- **Transcribed page contents**:
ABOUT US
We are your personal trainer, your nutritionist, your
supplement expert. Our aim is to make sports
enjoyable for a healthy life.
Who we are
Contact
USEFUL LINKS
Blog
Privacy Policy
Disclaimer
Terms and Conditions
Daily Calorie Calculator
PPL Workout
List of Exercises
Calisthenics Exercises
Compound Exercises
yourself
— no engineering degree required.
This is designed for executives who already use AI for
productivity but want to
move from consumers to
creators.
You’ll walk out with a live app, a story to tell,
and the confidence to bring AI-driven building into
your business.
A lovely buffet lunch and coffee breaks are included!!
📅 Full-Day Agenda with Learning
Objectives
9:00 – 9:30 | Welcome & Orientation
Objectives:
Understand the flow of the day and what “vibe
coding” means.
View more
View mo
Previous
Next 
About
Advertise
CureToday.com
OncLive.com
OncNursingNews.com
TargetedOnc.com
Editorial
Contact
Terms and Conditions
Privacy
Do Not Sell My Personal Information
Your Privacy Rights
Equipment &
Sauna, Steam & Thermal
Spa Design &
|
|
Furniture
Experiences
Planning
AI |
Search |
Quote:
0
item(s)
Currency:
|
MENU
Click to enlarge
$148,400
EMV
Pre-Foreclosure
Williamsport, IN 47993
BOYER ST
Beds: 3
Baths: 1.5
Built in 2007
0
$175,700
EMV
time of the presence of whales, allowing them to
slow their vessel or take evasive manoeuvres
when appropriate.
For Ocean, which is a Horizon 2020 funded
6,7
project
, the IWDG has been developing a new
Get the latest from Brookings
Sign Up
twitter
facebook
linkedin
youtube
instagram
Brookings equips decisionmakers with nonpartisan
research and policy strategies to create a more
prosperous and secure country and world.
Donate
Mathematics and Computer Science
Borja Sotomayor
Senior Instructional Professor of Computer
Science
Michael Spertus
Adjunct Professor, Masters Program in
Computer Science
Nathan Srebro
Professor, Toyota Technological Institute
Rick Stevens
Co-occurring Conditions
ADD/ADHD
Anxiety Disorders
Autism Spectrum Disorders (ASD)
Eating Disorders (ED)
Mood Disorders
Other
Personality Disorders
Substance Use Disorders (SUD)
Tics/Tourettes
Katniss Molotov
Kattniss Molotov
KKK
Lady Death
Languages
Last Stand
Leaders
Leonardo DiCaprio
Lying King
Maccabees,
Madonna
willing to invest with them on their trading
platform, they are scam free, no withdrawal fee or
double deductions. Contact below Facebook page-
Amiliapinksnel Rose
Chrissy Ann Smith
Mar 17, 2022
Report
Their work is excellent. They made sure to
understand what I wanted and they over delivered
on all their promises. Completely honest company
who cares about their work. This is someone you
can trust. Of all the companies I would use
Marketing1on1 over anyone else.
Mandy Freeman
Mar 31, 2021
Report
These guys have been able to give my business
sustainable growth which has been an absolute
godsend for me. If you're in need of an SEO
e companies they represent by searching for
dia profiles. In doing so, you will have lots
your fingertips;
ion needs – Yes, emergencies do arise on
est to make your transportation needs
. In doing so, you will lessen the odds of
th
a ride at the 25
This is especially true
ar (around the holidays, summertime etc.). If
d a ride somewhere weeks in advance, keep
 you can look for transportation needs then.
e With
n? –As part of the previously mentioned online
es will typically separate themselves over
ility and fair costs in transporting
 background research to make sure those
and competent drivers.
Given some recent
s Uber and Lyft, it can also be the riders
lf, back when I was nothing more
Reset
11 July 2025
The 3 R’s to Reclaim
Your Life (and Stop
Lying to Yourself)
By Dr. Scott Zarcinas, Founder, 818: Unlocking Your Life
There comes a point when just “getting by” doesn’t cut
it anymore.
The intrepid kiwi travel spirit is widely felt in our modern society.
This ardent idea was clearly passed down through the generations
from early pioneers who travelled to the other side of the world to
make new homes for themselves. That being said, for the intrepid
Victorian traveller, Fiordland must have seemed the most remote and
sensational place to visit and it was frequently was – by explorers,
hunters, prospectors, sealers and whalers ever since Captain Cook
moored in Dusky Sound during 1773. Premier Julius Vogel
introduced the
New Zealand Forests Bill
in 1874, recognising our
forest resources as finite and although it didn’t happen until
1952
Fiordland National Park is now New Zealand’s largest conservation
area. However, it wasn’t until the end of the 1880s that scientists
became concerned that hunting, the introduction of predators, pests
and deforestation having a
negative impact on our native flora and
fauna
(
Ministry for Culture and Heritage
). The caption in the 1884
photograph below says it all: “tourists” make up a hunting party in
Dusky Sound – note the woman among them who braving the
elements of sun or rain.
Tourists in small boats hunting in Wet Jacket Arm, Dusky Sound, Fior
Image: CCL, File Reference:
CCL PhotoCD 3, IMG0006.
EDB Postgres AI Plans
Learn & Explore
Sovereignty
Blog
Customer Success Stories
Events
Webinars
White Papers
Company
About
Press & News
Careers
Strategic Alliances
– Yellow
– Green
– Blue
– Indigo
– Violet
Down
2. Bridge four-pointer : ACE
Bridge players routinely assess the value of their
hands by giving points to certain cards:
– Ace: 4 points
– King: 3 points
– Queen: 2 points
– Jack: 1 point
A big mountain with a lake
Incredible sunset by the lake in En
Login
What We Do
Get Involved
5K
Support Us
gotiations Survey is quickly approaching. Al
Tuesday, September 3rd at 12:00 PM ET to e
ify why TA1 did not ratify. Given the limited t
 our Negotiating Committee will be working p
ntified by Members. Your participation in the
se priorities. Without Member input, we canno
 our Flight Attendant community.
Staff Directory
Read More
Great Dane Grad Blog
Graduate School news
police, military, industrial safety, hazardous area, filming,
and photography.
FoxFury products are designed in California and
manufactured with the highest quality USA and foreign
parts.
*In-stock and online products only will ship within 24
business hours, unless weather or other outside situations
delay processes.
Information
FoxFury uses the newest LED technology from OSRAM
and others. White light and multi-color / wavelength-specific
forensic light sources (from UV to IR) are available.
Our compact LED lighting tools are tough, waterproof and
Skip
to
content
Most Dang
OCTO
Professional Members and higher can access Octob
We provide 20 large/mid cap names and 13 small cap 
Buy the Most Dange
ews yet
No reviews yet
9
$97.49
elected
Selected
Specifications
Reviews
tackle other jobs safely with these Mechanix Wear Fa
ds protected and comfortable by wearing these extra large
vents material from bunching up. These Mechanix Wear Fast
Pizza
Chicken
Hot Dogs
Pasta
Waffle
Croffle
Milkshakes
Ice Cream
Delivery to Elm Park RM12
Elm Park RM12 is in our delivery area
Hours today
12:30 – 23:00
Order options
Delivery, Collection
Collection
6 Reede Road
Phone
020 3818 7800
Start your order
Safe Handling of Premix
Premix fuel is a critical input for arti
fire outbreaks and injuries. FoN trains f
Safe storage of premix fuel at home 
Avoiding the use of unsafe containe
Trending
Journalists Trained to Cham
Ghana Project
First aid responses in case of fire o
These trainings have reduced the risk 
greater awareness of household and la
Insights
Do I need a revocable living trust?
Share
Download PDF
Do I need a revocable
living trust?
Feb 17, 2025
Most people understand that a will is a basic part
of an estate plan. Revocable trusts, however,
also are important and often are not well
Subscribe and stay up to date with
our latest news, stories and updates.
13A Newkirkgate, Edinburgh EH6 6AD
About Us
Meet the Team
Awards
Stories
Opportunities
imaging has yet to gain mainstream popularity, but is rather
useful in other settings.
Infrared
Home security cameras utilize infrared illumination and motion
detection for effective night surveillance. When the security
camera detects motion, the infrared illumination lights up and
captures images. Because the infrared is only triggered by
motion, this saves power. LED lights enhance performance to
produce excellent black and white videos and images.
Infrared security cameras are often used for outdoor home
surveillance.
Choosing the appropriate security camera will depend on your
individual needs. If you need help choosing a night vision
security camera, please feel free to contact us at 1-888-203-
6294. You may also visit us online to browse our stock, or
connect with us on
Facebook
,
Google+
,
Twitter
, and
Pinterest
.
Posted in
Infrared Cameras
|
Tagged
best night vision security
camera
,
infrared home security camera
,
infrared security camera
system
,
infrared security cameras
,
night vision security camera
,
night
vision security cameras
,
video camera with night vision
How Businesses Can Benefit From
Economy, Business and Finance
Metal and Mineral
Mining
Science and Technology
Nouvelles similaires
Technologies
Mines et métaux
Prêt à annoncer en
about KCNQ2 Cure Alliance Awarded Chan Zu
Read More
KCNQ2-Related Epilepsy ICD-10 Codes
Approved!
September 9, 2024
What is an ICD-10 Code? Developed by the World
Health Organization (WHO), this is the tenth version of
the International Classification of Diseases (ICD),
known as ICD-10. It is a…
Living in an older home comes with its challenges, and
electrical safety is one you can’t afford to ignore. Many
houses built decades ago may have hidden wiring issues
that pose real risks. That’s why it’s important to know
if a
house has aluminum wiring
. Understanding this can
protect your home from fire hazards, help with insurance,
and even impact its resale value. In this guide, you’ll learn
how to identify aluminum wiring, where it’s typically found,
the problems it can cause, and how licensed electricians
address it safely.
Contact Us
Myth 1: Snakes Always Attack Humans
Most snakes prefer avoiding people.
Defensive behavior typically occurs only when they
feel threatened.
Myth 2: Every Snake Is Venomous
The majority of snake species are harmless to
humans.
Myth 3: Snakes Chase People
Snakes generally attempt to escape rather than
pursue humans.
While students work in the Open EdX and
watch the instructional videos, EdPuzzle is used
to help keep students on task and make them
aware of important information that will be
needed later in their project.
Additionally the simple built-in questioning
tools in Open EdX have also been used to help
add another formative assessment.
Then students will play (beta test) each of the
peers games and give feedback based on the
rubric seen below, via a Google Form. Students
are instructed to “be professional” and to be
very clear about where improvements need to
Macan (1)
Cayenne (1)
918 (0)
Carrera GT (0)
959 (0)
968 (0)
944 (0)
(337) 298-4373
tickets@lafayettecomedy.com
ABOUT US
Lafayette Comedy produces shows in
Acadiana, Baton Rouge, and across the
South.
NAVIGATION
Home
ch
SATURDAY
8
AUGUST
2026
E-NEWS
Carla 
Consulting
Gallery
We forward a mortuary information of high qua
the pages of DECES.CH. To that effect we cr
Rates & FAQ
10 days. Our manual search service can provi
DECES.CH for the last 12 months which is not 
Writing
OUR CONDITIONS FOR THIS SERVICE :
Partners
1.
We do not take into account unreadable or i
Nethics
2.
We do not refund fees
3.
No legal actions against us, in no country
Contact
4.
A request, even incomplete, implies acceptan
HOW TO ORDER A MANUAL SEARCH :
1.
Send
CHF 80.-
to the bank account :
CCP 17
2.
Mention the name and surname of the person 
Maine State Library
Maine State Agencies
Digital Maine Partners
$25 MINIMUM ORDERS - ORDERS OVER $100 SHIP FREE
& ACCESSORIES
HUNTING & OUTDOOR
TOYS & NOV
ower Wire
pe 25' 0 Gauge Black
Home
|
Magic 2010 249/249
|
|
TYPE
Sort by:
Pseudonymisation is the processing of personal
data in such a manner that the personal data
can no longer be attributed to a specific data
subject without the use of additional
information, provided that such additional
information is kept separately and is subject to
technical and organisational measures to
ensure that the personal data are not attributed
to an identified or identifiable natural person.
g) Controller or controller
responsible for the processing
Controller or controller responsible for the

- **What the exercise asks**:
Pull every line containing "often" from the data.

- **Answer space**:
also are important and often are not well
Infrared security cameras are often used for outdoor home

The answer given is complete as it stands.